IMPROVEMENT OF THE DETERMINISTIC METHOD OF THE TEXT DATA CORPORA GENERATION
DOI:
https://doi.org/10.31891/2307-5732-2024-333-2-69Keywords:
natural language processing, software quality assurance, text data corpora, corpora generation, CorDeGen methodAbstract
This paper is devoted to the issue of generating corpora of text data for their use in solving software engineering problems in the context of developing information systems for natural language processing (NLP). One of the methods intended for this is the basic CorDeGen method, however, the analysis revealed certain disadvantages. Such a disadvantage is that NLP methods at the pre-processing stage can remove part of the terms generated by this method from the texts, treating them as stop words of a certain language. Removing part of the terms leads to the fact that the distribution of terms between the texts predicted by the CorDeGen method is distorted and the obtained result of processing the corpus with a certain NLP method is significantly different from the expected one.
To solve this disadvantage, a new modified CorDeGen+ method is proposed in the paper, which introduces an additional, language-dependent stage of checking each generated term for admissibility, and if necessary, replacing it with another one. At the same time, all the advantages of the basic CorDeGen method are preserved by the proposed method, as well as other possible disadvantages, except for the corrected one. The paper examines language variations of the proposed method for the four most common European languages and a variation for languages that use non-Latin letters.

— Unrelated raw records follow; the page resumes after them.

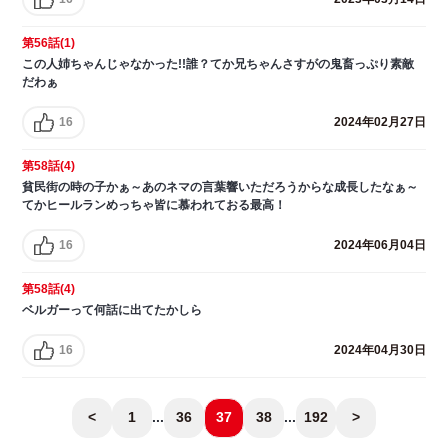
第56話(1)
この人姉ちゃんじゃなかった!!誰？てか兄ちゃんさすがの鬼畜っぷり素敵
だわぁ
16
2024年02月27日
第58話(4)
貧民街の時の子かぁ～あのネマの言葉響いただろうからな成長したなぁ～
てかヒールランめっちゃ皆に慕われておる最高！
16
2024年06月04日
第58話(4)
ベルガーって何話に出てたかしら
16
2024年04月30日
<
1
...
36
37
38
...
192
>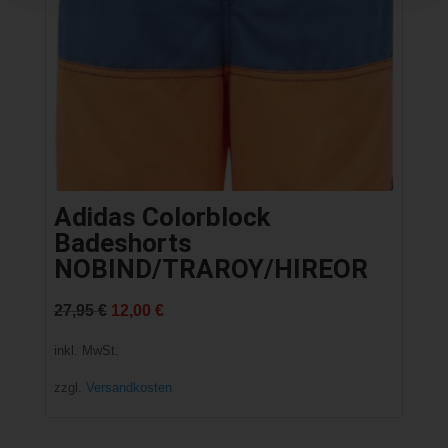
Adidas Colorblock
Badeshorts
NOBIND/TRAROY/HIREOR
Ursprünglicher
Aktueller
27,95
€
12,00
€
Preis
Preis
inkl. MwSt.
war:
ist:
zzgl.
Versandkosten
27,95 €
12,00 €.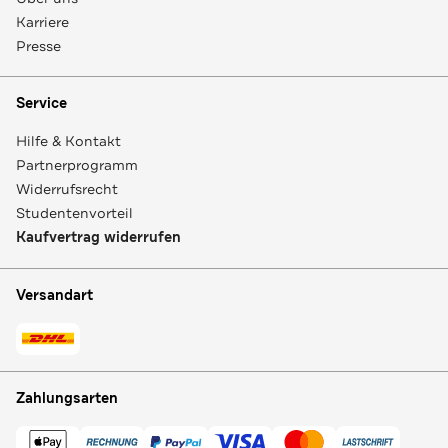
Karriere
Presse
Service
Hilfe & Kontakt
Partnerprogramm
Widerrufsrecht
Studentenvorteil
Kaufvertrag widerrufen
Versandart
Zahlungsarten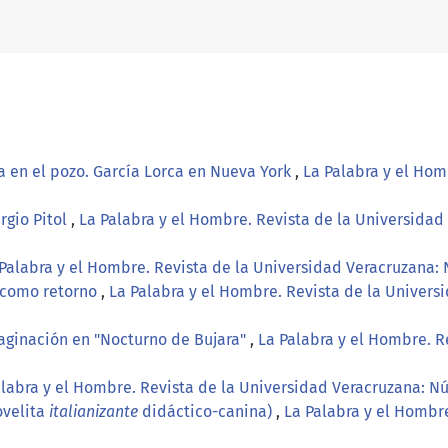
 en el pozo. García Lorca en Nueva York
,
La Palabra y el Hom
rgio Pitol
,
La Palabra y el Hombre. Revista de la Universidad
Palabra y el Hombre. Revista de la Universidad Veracruzana: N
je como retorno
,
La Palabra y el Hombre. Revista de la Univers
maginación en "Nocturno de Bujara"
,
La Palabra y el Hombre. R
alabra y el Hombre. Revista de la Universidad Veracruzana: N
ovelita
italianizante
didáctico-canina)
,
La Palabra y el Hombre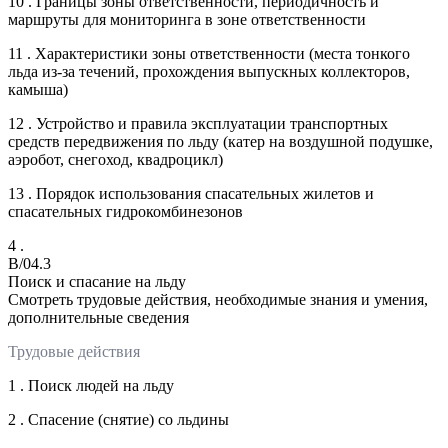
10 . Границы зоны ответственности, периодичность и
маршруты для мониторинга в зоне ответственности
11 . Характеристики зоны ответственности (места тонкого
льда из-за течений, прохождения выпускных коллекторов,
камыша)
12 . Устройство и правила эксплуатации транспортных
средств передвижения по льду (катер на воздушной подушке,
аэробот, снегоход, квадроцикл)
13 . Порядок использования спасательных жилетов и
спасательных гидрокомбинезонов
4 .
B/04.3
Поиск и спасание на льду
Смотреть трудовые действия, необходимые знания и умения,
дополнительные сведения
Трудовые действия
1 . Поиск людей на льду
2 . Спасение (снятие) со льдины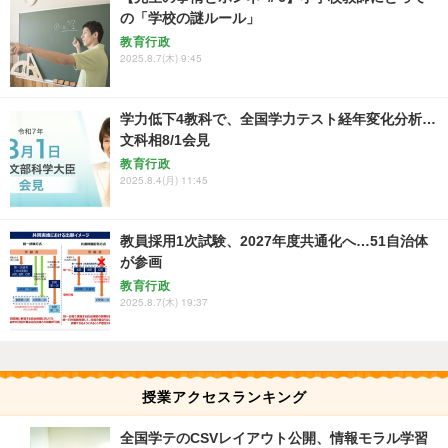
の「学校の謎ルール」
教育行政
2025.8.7(木) 9:45
学力低下4教科で、全国学力テスト経年変化分析…
文科相8/1会見
教育行政
2025.8.4(月) 11:45
教員採用1次試験、2027年度共通化へ…51自治体
が参画
教育行政
2025.8.7(木) 19:37
授業アクセスランキング
全国学テのCSVレイアウト公開、情報モラル学習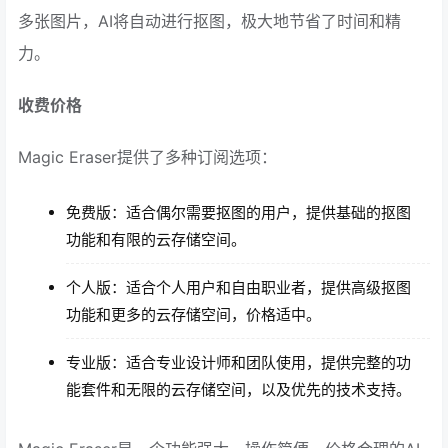
多张图片，AI将自动进行抠图，极大地节省了时间和精
力。
收费价格
Magic Eraser提供了多种订阅选项：
免费版：适合偶尔需要抠图的用户，提供基础的抠图
功能和有限的云存储空间。
个人版：适合个人用户和自由职业者，提供高级抠图
功能和更多的云存储空间，价格适中。
专业版：适合专业设计师和团队使用，提供完整的功
能套件和无限的云存储空间，以及优先的技术支持。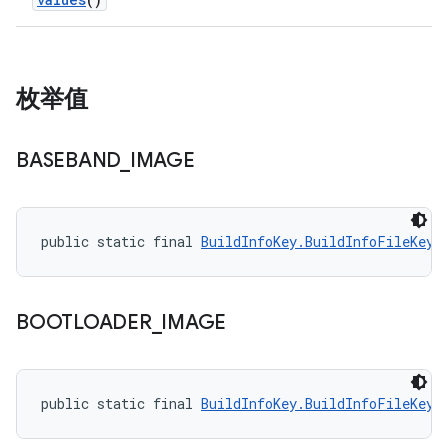
枚举值
BASEBAND
_
IMAGE
public static final 
BuildInfoKey.BuildInfoFileKey
 
BOOTLOADER
_
IMAGE
public static final 
BuildInfoKey.BuildInfoFileKey
 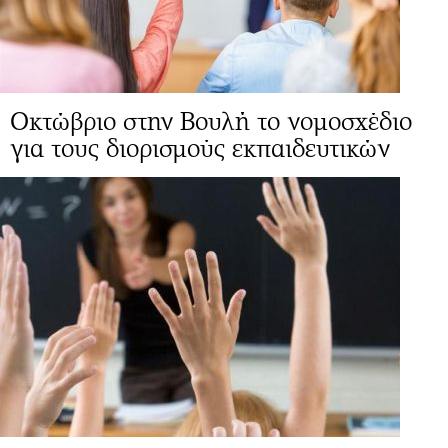
Οκτώβριο στην Βουλή το νομοσχέδιο
για τους διορισμούς εκπαιδευτικών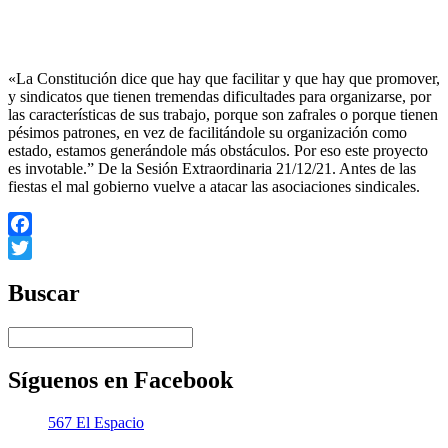
«La Constitución dice que hay que facilitar y que hay que promover,
y sindicatos que tienen tremendas dificultades para organizarse, por
las características de sus trabajo, porque son zafrales o porque tienen
pésimos patrones, en vez de facilitándole su organización como
estado, estamos generándole más obstáculos. Por eso este proyecto
es invotable.” De la Sesión Extraordinaria 21/12/21. Antes de las
fiestas el mal gobierno vuelve a atacar las asociaciones sindicales.
Facebook
Twitter
Buscar
Síguenos en Facebook
567 El Espacio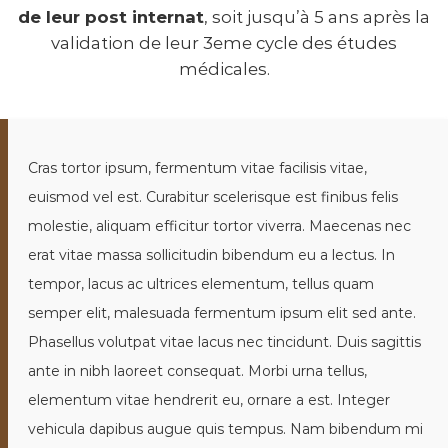
é
de leur post internat
, soit jusqu’à 5 ans après la
n
validation de leur 3eme cycle des études
é
médicales.
r
o
l
o
Cras tortor ipsum, fermentum vitae facilisis vitae,
g
euismod vel est. Curabitur scelerisque est finibus felis
u
molestie, aliquam efficitur tortor viverra. Maecenas nec
e
s
erat vitae massa sollicitudin bibendum eu a lectus. In
d
tempor, lacus ac ultrices elementum, tellus quam
e
semper elit, malesuada fermentum ipsum elit sed ante.
F
Phasellus volutpat vitae lacus nec tincidunt. Duis sagittis
r
ante in nibh laoreet consequat. Morbi urna tellus,
a
elementum vitae hendrerit eu, ornare a est. Integer
n
c
vehicula dapibus augue quis tempus. Nam bibendum mi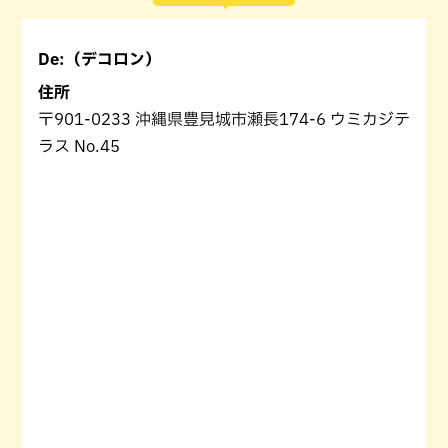
De:（デコロン）
住所
〒901-0233 沖縄県豊見城市瀬長174-6 ウミカジテ
ラス No.45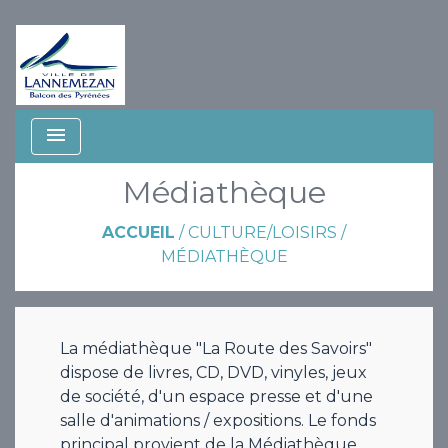
menu
Médiathèque
ACCUEIL
/
CULTURE/LOISIRS
/
MÉDIATHÈQUE
La médiathèque "La Route des Savoirs"
dispose de livres, CD, DVD, vinyles, jeux
de société, d'un espace presse et d'une
salle d'animations / expositions. Le fonds
principal provient de la Médiathèque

The conducted experimental test showed the effectiveness of the CorDeGen+ method in terms of correcting the described disadvantage of the basic CorDeGen method. Also, this test showed that the degree of slowdown of the corpora generation process due to the introduction of an additional stage depends on the corpus size. In the case of micro-corpora (100 unique terms), the degree of slowdown reaches 39%, but as the size of the corpus increases, the degree drops sharply, and for super-large corpora (312500 unique terms) it reaches a maximum of 6.8%.